Coweta Boy Scouts Promotion

Coweta Boy Scout Troop 646 members Zack Taylor, Noah Wilson, Eli Smith and Jacob Smith, from left, proudly show off the Eagle Scout medallions they earned in 2015 through hard work and dedication to the Boy Scout program. FILE PHOTO Troop 646 is looking for new members who can work their way through the ranks during their junior high and high school years. CHRISTY WHEELAND/FILE PHOTO

Boy Scouts of America Troop 646 in Coweta is looking for new members to join its ranks. Assistant Scout Master Ken Elliott said the troop currently has three scouts, and in order to re-charter for the new year, there must be at least five scouts in the organization before January 1, 2020.

“If we don’t pick up at least two new scouts, the troop will unfortunately close,” Elliott said. “If Troop 656 closes, the only remaining option for Coweta boys would be a Broken Arrow troop.”

He added Coweta’s Cub Scout pack has already moved to Broken Arrow.

“It use to be we would get boys moving up from the Cub Scout Pack to the Boy Scouts, but we haven’t gotten that for several years,” Elliott noted. “They moved to the Broken Arrow Elks Lodge as a sponsoring organization, who also sponsors Broken Arrow Troop 999. A group of Webelos went to Troop 10 in Tulsa.

“Of those we see go to other troops as opposed to those who stay here (in Coweta), we kept a higher percentage of them until they were 18.”

Scout Master Dr.

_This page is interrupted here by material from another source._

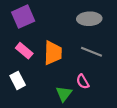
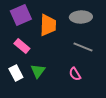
orange trapezoid: (53, 53) -> (48, 25), moved
green triangle: (64, 94) -> (38, 71), moved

Randall Marrs said over the past 19 years, 85 Coweta Boy Scouts stayed with the program until they aged out. Of that number, an incredible 20 earned their Eagle Scout rank.

Marrs added the national average is two Eagle Scouts per 100 Boy Scouts.

The assistant scout master said Troop 646 is primarily looking for boys in 6th through 8th grades.

“We accept boys through the 12th grade, but realize that joining scouting after the 8th grade will not allow enough time for someone to reach the Eagle rank,” he said. “The Eagle rank is the highest ranking in Scouting and one that employers and the military look for in interviews.”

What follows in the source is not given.